F Landoni, A Maneo, A Colombo, F Placa, R Milani, P Perego, G Favini, L Ferri, C Mangioni
Lancet 1997 August 23, 350 (9077): 535-40

BACKGROUND: Stage Ib and IIa cervical carcinoma can be cured by radical surgery or radiotherapy. These two procedures are equally effective, but differ in associated morbidity and type of complications. In this prospective randomised trial of radiotherapy versus surgery, our aim was to assess the 5-year survival and the rate and pattern of complications and recurrences associated with each treatment.
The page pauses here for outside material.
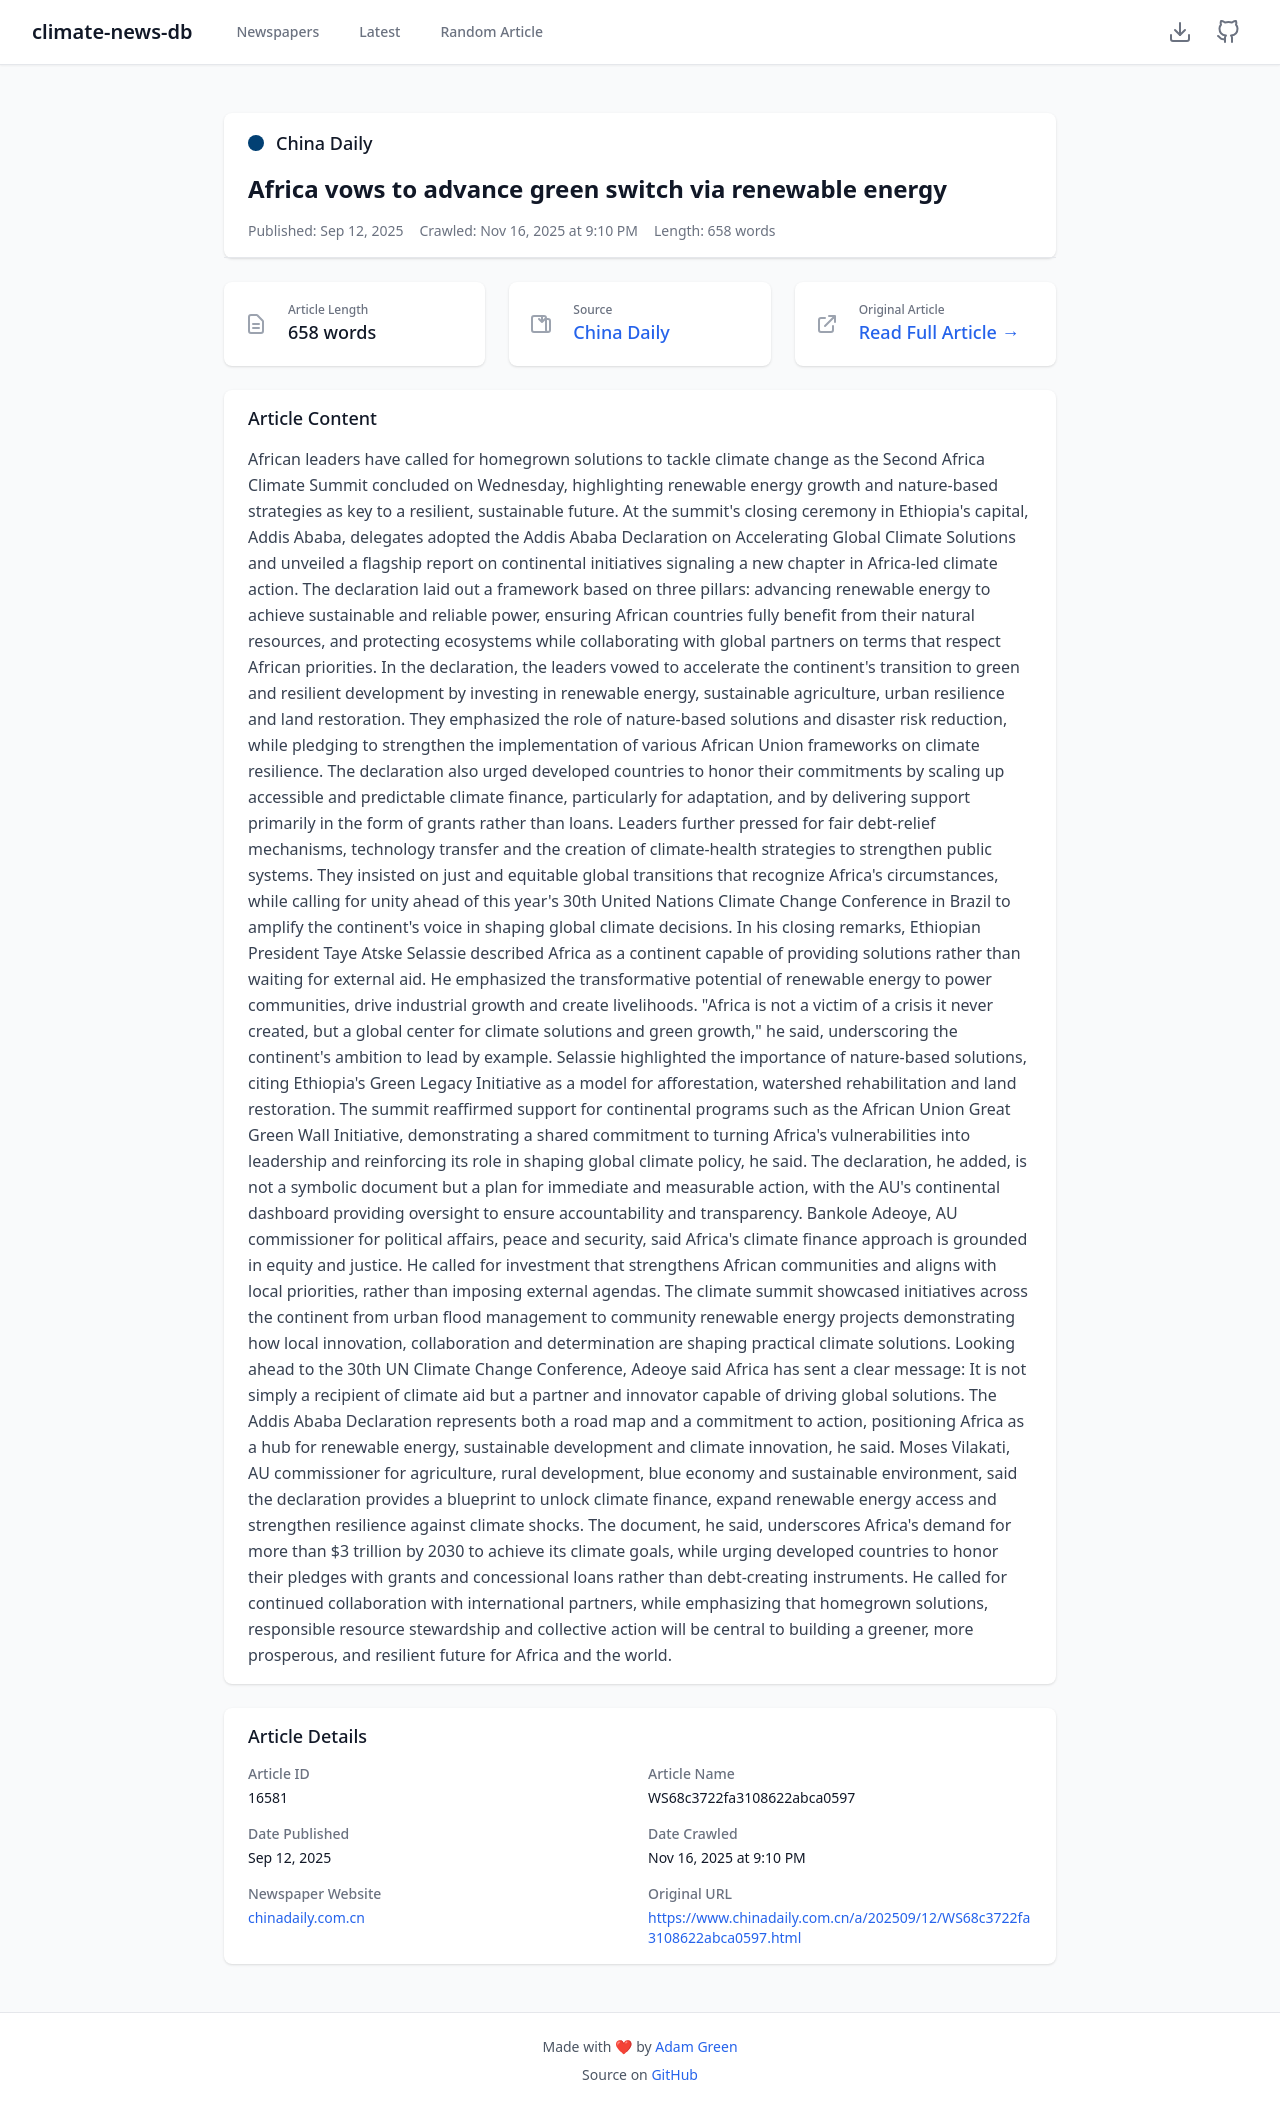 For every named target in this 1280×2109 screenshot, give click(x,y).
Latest (379, 31)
METHODS: Between September, 1986, and December, 1991, 469 women with newly diagnosed stage Ib and IIa cervical carcinoma were referred to our institute. 343 eligible patients were randomised: 172 to surgery and 171 to radical radiotherapy. Adjuvant radiotherapy was delivered after surgery for women with surgical stage pT2b or greater, less than 3 mm of safe cervical stroma, cut-through, or positive nodes. The primary outcome measures were 5-year survival and the rate of complications. The analysis of survival and recurrence was by intention to treat and analysis of complications was by treatment delivered.

FINDINGS: 170 patients in the surgery group and 167 in the radiotherapy group were included in the intention-to-treat analysis; scheduled treatment was delivered to 169 and 158 women, respectively, 62 of 114 women with cervical diameters of 4 cm or smaller and 46 of 55 with diameters larger than 4 cm received adjuvant therapy. After a median follow-up of 87 (range 57-120) months, 5-year overall and disease-free survival were identical in the surgery and radiotherapy groups (83% and 74%, respectively, for both groups), 86 women developed recurrent disease: 42 (25%) in the surgery group and 44 (26%) in the radiotherapy group. Significant factors for survival in univariate and multivariate analyses were: cervical diameter, positive lymphangiography, and adeno-carcinomatous histotype. 48 (28%) surgery-group patients had severe morbidity compared with 19 (12%) radiotherapy-group patients (p = 0.0004).

INTERPRETATION: There is no treatment of choice for early-stage cervical carcinoma in terms of overall or disease-free survival. The combination of surgery and radiotherapy has the worst morbidity, especially urological complications. The optimum therapy for each patient should take account of clinical factors such as menopausal status, age, medical illness, histological type, and cervical diameter to yield the best cure with minimum complications.